DEKRA: Für welche Unternehmensbereiche suchen Sie neues Personal?
Prietz: Das Herzstück unseres Unternehmens ist unsere Systemlösung und damit vor allem die Menschen, die es entwickeln, testen und voranbringen. Entsprechend liegt ein besonderer Fokus auf Ingenieur:innen und technischen Mitarbeitenden in der Entwicklung und Erprobung. Gleichzeitig wachsen auch alle anderen Funktionen rundherum mit: Finance, HR, Sales/Business Development, Kommunikation und weitere Bereiche bilden das Fundament der Organisation und skalierbare Prozesse, die unser Wachstum langfristig tragen.
DEKRA: Welche Fachrichtungen und Ausbildungen suchen Sie am häufigsten?
Prietz: Das variiert stark je nach Position.
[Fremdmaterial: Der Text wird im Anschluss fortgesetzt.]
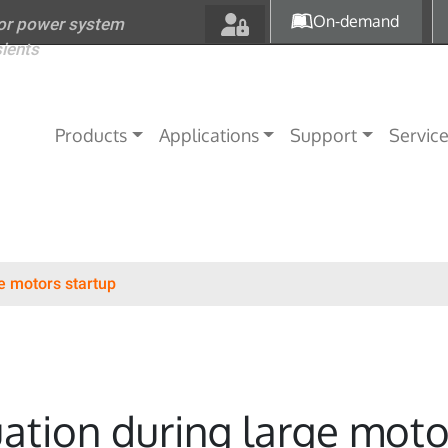
Skip to main content
On-demand
for power system
sients
Main navigation
Products
Applications
Support
Servic
e motors startup
ation during large moto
Besonders gefragt sind Profile mit akademischer oder praktischer Erfahrung in den Bereichen unbemannte Luftfahrt, Robotik und autonome Systeme. Auch ein Hintergrund im Verteidigungsbereich bringt wertvollen Input.
Gleichzeitig ist das nicht für alle Rollen Voraussetzung: Wir haben immer wieder offene Positionen, in denen auch Quereinsteiger:innen mit anderen Abschlüssen und Erfahrungen sehr gut passen können.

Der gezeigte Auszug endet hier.